Friday, March 11, 2005

Review: The Jacket

The Jacket
Starring Adrien Brody, Kiera Knightley, Jennifer Jason Leigh
Directed by John Maybury

2.5 stars (out of 4)

A half-gelled blend of social commentary, star-crossed love story, and time-jumping Vonnegut rip-off, The Jacket succeeds at being unremarkable in an era when most films are praised for undue glory or reviled for poor quality and low ambitions. Most trailers advertise The Jacket as some kind of modern-day thriller, which it most certainly isn’t: teens looking for the latest J-horror jaunt won’t find it here. What they will find is an interesting story put to only modest use in the hands of a talented but seemingly uninterested director, an Oscar-winning actor and the latest pretty face to come across the pond.

Jack Starks (Adrien Brody) is shot in the head during the first Gulf War, and his wound damages his brain’s ability to distinguish fact from fiction, reality from fantasy, etc. He also has memory problems. After the injury, we follow him back to the States, where he’s hitchhiking through Vermont (who knows why). He helps a woman and her young daughter who have been stranded with car problems, and he’s later picked up by a driver (Brad Renfro) who’s shortly pulled over by the police. The Stranger, as Renfro’s character is billed, shoots the cop and leaves the weapon on the ground next to where Jack has fallen, knocked unconscious when the cop draws his gun and fires, accidentally hitting Jack. Jack awakens with no memory of the incident and is imprisoned in a mental institution. It’s at this turning point that film needed to actually begin forwarding a plot, or at least pretending to do so. Sadly, from here it just meanders through science fiction and visceral Euro-art-house cinema and fate-defying romance, without the conviction to pull off either one.

The head doctor, Becker (Kris Kristofferson), apprehends Jack from his cell one night, places him in a straightjacket and slides him into a morgue drawer for 3 hours. Becker’s goal with the treatment is to break Jack and “reset” his psyche in an attempt to jog his fuzzy memory. Jack goes into the drawer and we go with him, in the first and longest of the film’s several intense scenes where we do nothing but watch, uncomfortable and helpless, as Jack struggles limply against his restraints, cries, and suffers from a series of violent flashbacks. This is where director John Maybury shines, so to speak: the barrage of images and sound thrown at Jack/us is genuinely unnerving. I felt claustrophobic and cramped the entire time, staring at Adrien Brody’s eyes and mouth and drops of sweat in extreme close-up. In the jacket, Jack has visions of the year 2007 (the film takes place in 1992). More than visions, he actually interacts with people he sees, including Jackie (Kiera Knightley), the girl whose mother Jack helped on the side of the road, now all grown up.

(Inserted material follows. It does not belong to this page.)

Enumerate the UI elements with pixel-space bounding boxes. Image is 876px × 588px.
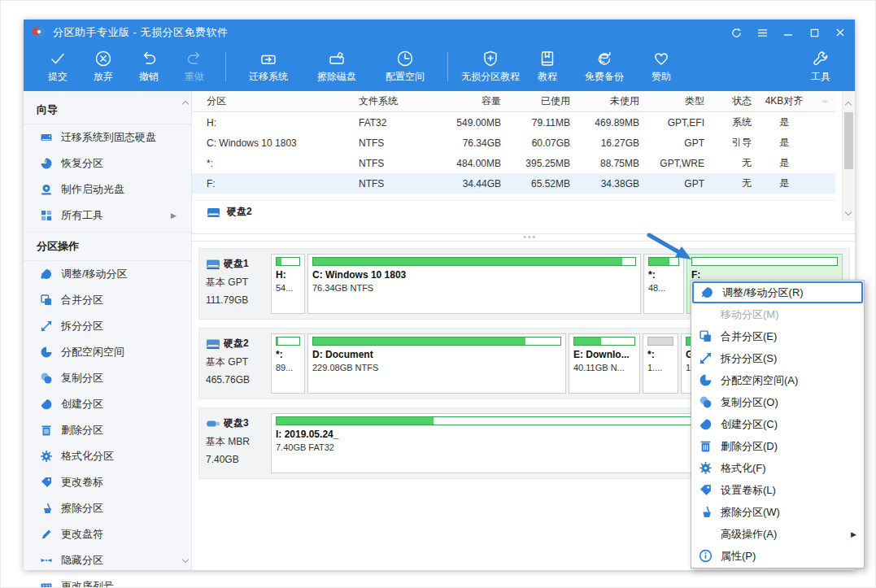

Jackie’s mother died years ago, and she’s actually got a lot of information on hand about the specific nature and date of Jack’s death, only a few days away from Jack’s place in time. It’s not a particularly meaty role, but Knightley does nothing with it. Her previous roles (The Pirates of the Caribbean, Love Actually) have been short of spectacular, as well, but at least she was surrounded by actors and set pieces more worth watching. Her performance in The Jacket consists of biting her lip and looking disaffected without trying too hard to look disaffected. She creates zero chemistry with Brody, who only falls in love with her because the screenplay demanded it.

And so, Jack find himself jumping from his time to the future whenever he’s put back in the jacket and into the drawer. His visits become about learning more of the details surrounding his death, then become more about spending time with Jackie, who turns out to be the love of his life. Whether Jack discovers how he dies becomes inconsequential next to the moments he gets to spend with Jackie before slipping back into the past.

It’s in these weakly structured escalating plot points that the film loses its audience because it loses itself. No one seems to know what the film should be, and none more so than Maybury, under whose control the film glistens with style and flails about in blind and fruitless search of substance. Every 20 minutes or so you realize you’re watching a different movie, with a different style and heart and goal. Jack resumes his voice-over narration in the film’s final moments, a jarring touch that made me realize his narration had only appeared for a few lines at the beginning before disappearing. And that’s The Jacket: a few ideas about a movie that never quite add up to one.